Let me be clear about what I mean, because this is not anti-technology. IT and AI are not the enemy. Letting either run unchecked, with no one senior able to question it, is. The danger is never the tool. It is what happens when a function the rest of the business does not understand is left to spend, build and decide with nobody holding the reins.
The mechanism is always the same. Most senior leaders do not really understand what their IT function does. So when IT says a project is complex, expensive and on track, the board nods, because nobody in the room can say otherwise. Jargon stops being description and becomes a shield. A bad project can hide behind it for a long time, because the people who should be challenging the spend cannot understand it well enough to challenge anything.
This is not a rare failure. McKinsey, with the University of Oxford, studied more than 5,400 large IT projects. On average they ran 45% over budget and delivered 56% less value than promised. Half massively blew their budget. And 17% went so badly they threatened the very existence of the company. Read that again. Roughly one in six large IT projects does not just waste money, it can take the whole business down with it. Across the projects studied, the overruns added up to $66bn, more than the GDP of a small country.
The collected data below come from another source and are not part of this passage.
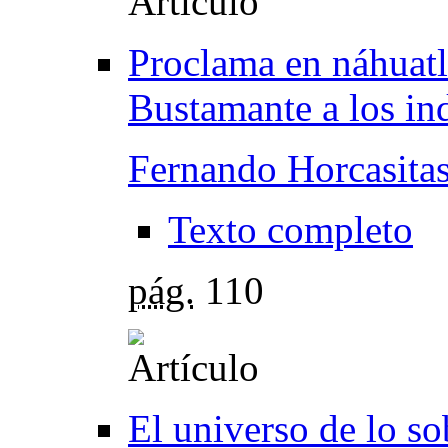
Proclama en náhuatl
Bustamante a los in
Fernando Horcasita
Texto completo
pág.
110
El universo de lo so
One retailer in the data spent $1.4bn trying to modernise its systems and abandoned the lot.
I have watched it happen up close. A build that should have been manageable got wrapped in enough technical language that nobody above it could tell how badly it was going. By the time the truth surfaced, we were effectively held to ransom by a single developer, the only person who properly understood the system, and an IT lead who had buried the problem rather than raise it. It came within touching distance of taking us offline. The business was large enough to absorb the blow. A smaller one would not have survived it. I am not going to dress that up as anyone's villain story. It is simply what happens when a decision sits with people no one can question.
Now point that same dynamic at AI. If your leaders could not challenge IT, they have no chance of challenging AI. It is the same problem with a fresh coat of mystique and a faster way to spend money. The numbers are already worse. RAND found that more than 80% of AI projects fail, twice the rate of IT projects that do not involve AI. An MIT study this year found that 95% of generative AI pilots delivered no measurable return at all. Hand AI to a team you cannot question, and you have roughly doubled your odds of the disaster I just described.
The uncomfortable part is that these projects rarely fail on the technology. McKinsey's own analysis puts most of the failure down to strategy, stakeholders and alignment, not code. The fix is not a cleverer developer or a better model. It is leadership that owns the decision instead of outsourcing it to the one function nobody else can see into.
So what does owning it look like
So what does owning it look like. You do not need to learn to code, and you do not need to understand the architecture. You need to understand enough to ask hard questions and refuse to be bamboozled.
Own the business case, not just the budget. What is this for, what does good look like, and how will we know if it is working. If the answer only ever comes back in jargon, that is the warning sign, not the reassurance. Anyone who really understands a thing can explain it to you in plain English. If they will not, ask why.
Build in stage gates and independent challenge. Bring in someone who knows the technical side but works for you, not for the project, so no single person, inside or out, can hold you hostage. McKinsey's research is clear that the projects that beat the odds are the ones with proper checkpoints and business ownership, not the ones with the biggest budgets.
And never let the spend run ahead of your understanding. The moment you are approving money for something you cannot explain to a colleague, stop. That gap between what you are paying and what you understand is exactly where these things go wrong.
IT and AI are not the problem. Both are tools, and used well, both are how good businesses pull ahead. The problem is the abdication, the quiet decision by senior people that this part is too technical for them, so someone else can own it. That is the moment you stop running your business and it starts running you. Keep the decision. You do not have to understand everything. You do have to refuse to sign off on anything you do not.
Sources
- McKinsey and University of Oxford, Delivering large-scale IT projects on time, on budget, and on value (study of more than 5,400 large IT projects: 45% average cost overrun, 56% less value than predicted, half massively over budget, 17% threaten the company's existence, $66bn in total overruns, the $1.4bn retailer that abandoned its modernisation).
- RAND, The Root Causes of Failure for Artificial Intelligence Projects (more than 80% of AI projects fail, twice the rate of non-AI IT projects).
- MIT report on generative AI in business, 2025, as reported by Fortune (95% of generative AI pilots show no measurable return). Secondary source.